Language Resources

One of my research interests is to create new language resources that can be used for research in linguistics and NLP. Here you can find some of them.

If you use any of these resources in your research, please refer to its respective description paper available in pdf.


  • Colonia: Corpus of Historical Portuguese Colonia Website Colonia at Linguateca Colonia at CorpusEye Colonia at Kaggle pdf pdf
    A Portuguese historical corpus containing texts from the 16th to the early 20th century, lemmatized and annotated with POS tags. The corpus is available to download and through a graphical CQPWeb-based interface. From May 2014, thanks to Diana Santos (University of Oslo), Colonia is also available at Linguateca. From October 2014, thanks to Eckhard Bick (University of Southern Denmark), a version of Colonia tagged using the PALAVRAS parsing system is available through CorpusEye. From August 2017, thanks to Rachael Tatman, Colonia is available at Kaggle.

  • DSL Corpus Collection (DSLCC) DSLCC pdf
    A collection of journalistic corpora written in closely related languages and language varieties. The dataset has been used in the DSL Shared Tasks in 2014, 2015, 2016, and 2017.

  • NLI-PT: A Portuguese Native Language Identification Dataset NLI-PT pdf
    A collection of 1,868 student essays written by learners of European Portuguese, native speakers of the following L1s: Chinese, English, Spanish, German, Russian, French, Japanese, Italian, Dutch, Tetum, Arabic, Polish, Korean, Romanian, and Swedish.

  • Offensive Language Identification Dataset (OLID) OLID pdf
    OLID contains a collection of annotated tweets using a hierarchical annotation model that encompasses following three levels: A: Offensive Language Detection; B: Categorization of Offensive Language; C: Offensive Language Target Identification.
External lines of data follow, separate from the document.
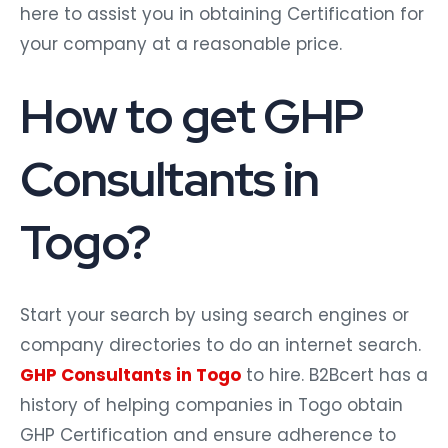
here to assist you in obtaining Certification for
your company at a reasonable price.
How to get GHP
Consultants in
Togo?
Start your search by using search engines or
company directories to do an internet search.
GHP Consultants in Togo
to hire. B2Bcert has a
history of helping companies in Togo obtain
GHP Certification and ensure adherence to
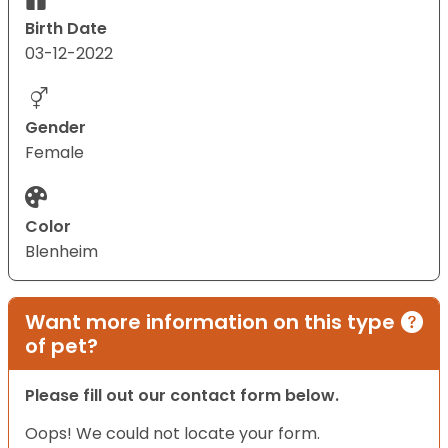
Birth Date
03-12-2022
Gender
Female
Color
Blenheim
Want more information on this type
of pet?
Please fill out our contact form below.
Oops! We could not locate your form.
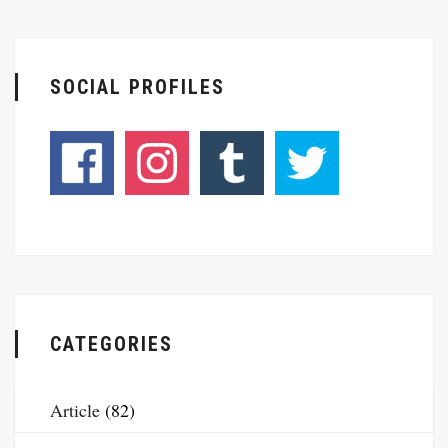
SOCIAL PROFILES
CATEGORIES
Article
(82)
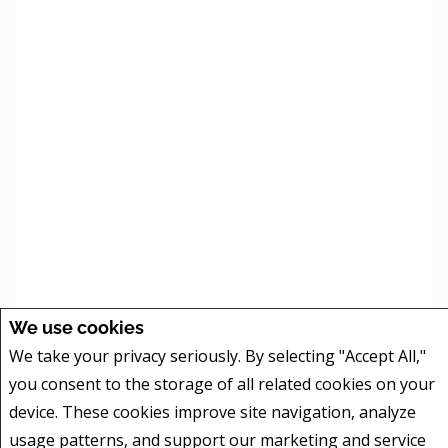
| ©
©
We use cookies
Leaflet
Mapbox
OpenStreetMap
We take your privacy seriously. By selecting "Accept All,"
260 results found. Showing results 1-10.
you consent to the storage of all related cookies on your
1
2
3
4
5
6
7
8
9
10
device. These cookies improve site navigation, analyze
usage patterns, and support our marketing and service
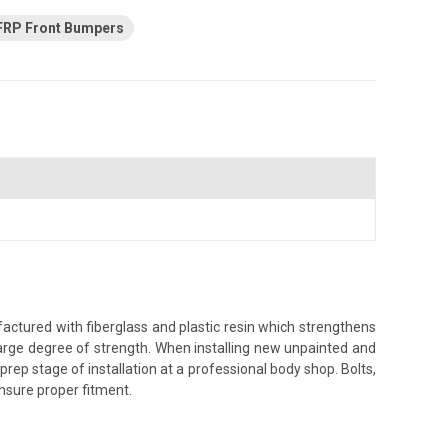
FRP Front Bumpers
ctured with fiberglass and plastic resin which strengthens
a large degree of strength. When installing new unpainted and
prep stage of installation at a professional body shop. Bolts,
 ensure proper fitment.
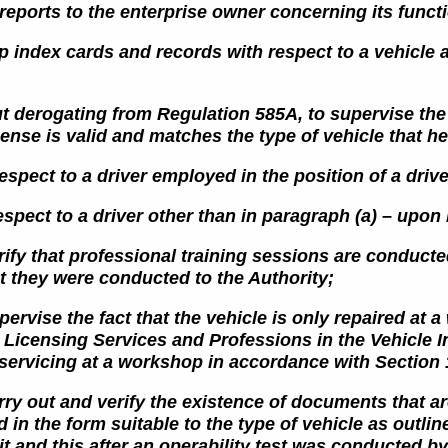
e reports to the enterprise owner concerning its func
p index cards and records with respect to a vehicle 
t derogating from Regulation 585A, to supervise the f
icense
is valid and matches the type of vehicle that he
espect to a driver employed in the position of a driv
espect to a driver other than in paragraph (a) – upon 
erify that professional training sessions are conduct
at they were conducted
to the Authority;
pervise the fact that the vehicle is only repaired at
e Licensing
Services and Professions in the Vehicle I
 servicing
at a workshop in accordance with Section 
rry out and verify the existence of documents that ar
d in the form suitable to the type of vehicle as outli
it and this after an operability test was conducted b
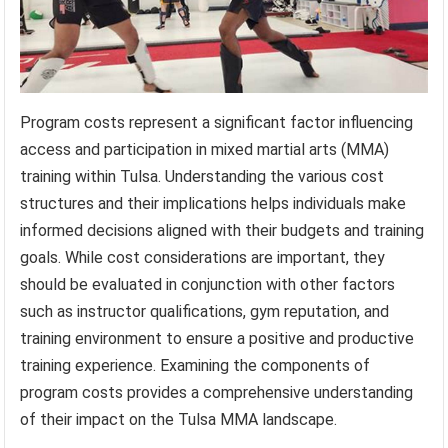
Program costs represent a significant factor influencing
access and participation in mixed martial arts (MMA)
training within Tulsa. Understanding the various cost
structures and their implications helps individuals make
informed decisions aligned with their budgets and training
goals. While cost considerations are important, they
should be evaluated in conjunction with other factors
such as instructor qualifications, gym reputation, and
training environment to ensure a positive and productive
training experience. Examining the components of
program costs provides a comprehensive understanding
of their impact on the Tulsa MMA landscape.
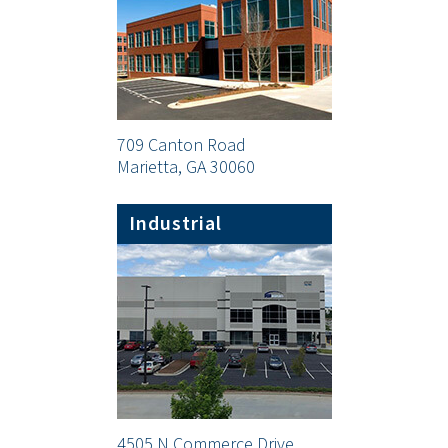
709 Canton Road
Marietta, GA 30060
Industrial
4505 N Commerce Drive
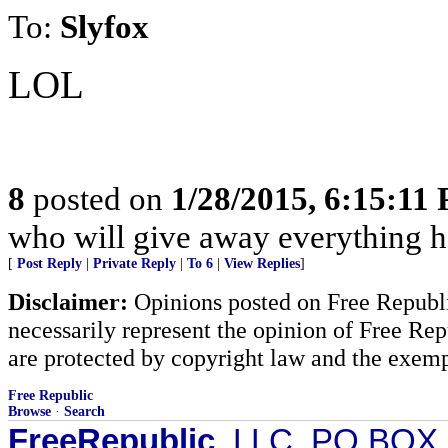
To:
Slyfox
LOL
8
posted on
1/28/2015, 6:15:11
who will give away everything h
[
Post Reply
|
Private Reply
|
To 6
|
View Replies
]
Disclaimer:
Opinions posted on Free Republic
necessarily represent the opinion of Free Rep
are protected by copyright law and the exemp
Free Republic
Browse
·
Search
FreeRepublic
, LLC, PO BOX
OLID was used in the OffensEval: Identifying and Categorizing Offensive Language in Social Media (SemEval 2019 - Task 6) shared task.

Other Resources

  • Frequency lists from comparable Spanish corpora Word Unigrams POS and Morphology pdf
    These two frequency lists were produced to compare linguistic features of four Spanish varieties (Argentina, Mexico, Peru, and Spain) as described in my 2013 paper.
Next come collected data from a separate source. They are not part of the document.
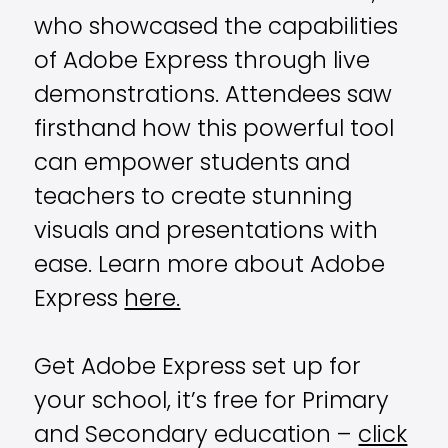
who showcased the capabilities
of Adobe Express through live
demonstrations. Attendees saw
firsthand how this powerful tool
can empower students and
teachers to create stunning
visuals and presentations with
ease. Learn more about Adobe
Express
here.
Get Adobe Express set up for
your school, it’s free for Primary
and Secondary education –
click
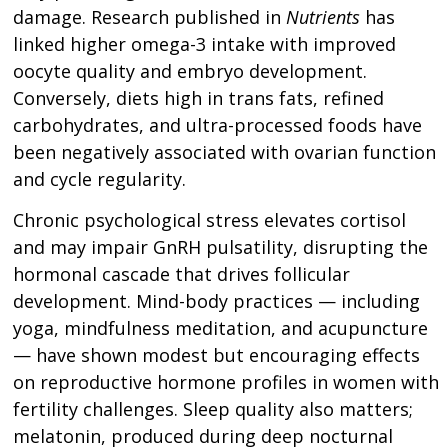
damage. Research published in
Nutrients
has
linked higher omega-3 intake with improved
oocyte quality and embryo development.
Conversely, diets high in trans fats, refined
carbohydrates, and ultra-processed foods have
been negatively associated with ovarian function
and cycle regularity.
Chronic psychological stress elevates cortisol
and may impair GnRH pulsatility, disrupting the
hormonal cascade that drives follicular
development. Mind-body practices — including
yoga, mindfulness meditation, and acupuncture
— have shown modest but encouraging effects
on reproductive hormone profiles in women with
fertility challenges. Sleep quality also matters;
melatonin, produced during deep nocturnal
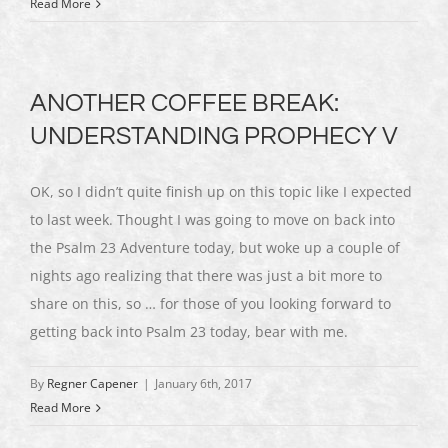
Read More
ANOTHER COFFEE BREAK:
UNDERSTANDING PROPHECY V
OK, so I didn’t quite finish up on this topic like I expected
to last week. Thought I was going to move on back into
the Psalm 23 Adventure today, but woke up a couple of
nights ago realizing that there was just a bit more to
share on this, so … for those of you looking forward to
getting back into Psalm 23 today, bear with me.
By
Regner Capener
|
January 6th, 2017
Read More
  • LIDIOMS: A Multilingual Linked Idioms Data Set in Five Different Languages LIDIOMS pdf
    This is a multilingual linked idioms data set in five different languages (English, Portuese, Italian, German, Russian). Currently being expanded to other languages.

  • P-AWL: Portuguese Academic Word List P-AWL pdf
    The P-AWL was developed for Portuguese using the English Academic Word List (AWL) developed by Coxhead (2000). It contains 1,812 entries.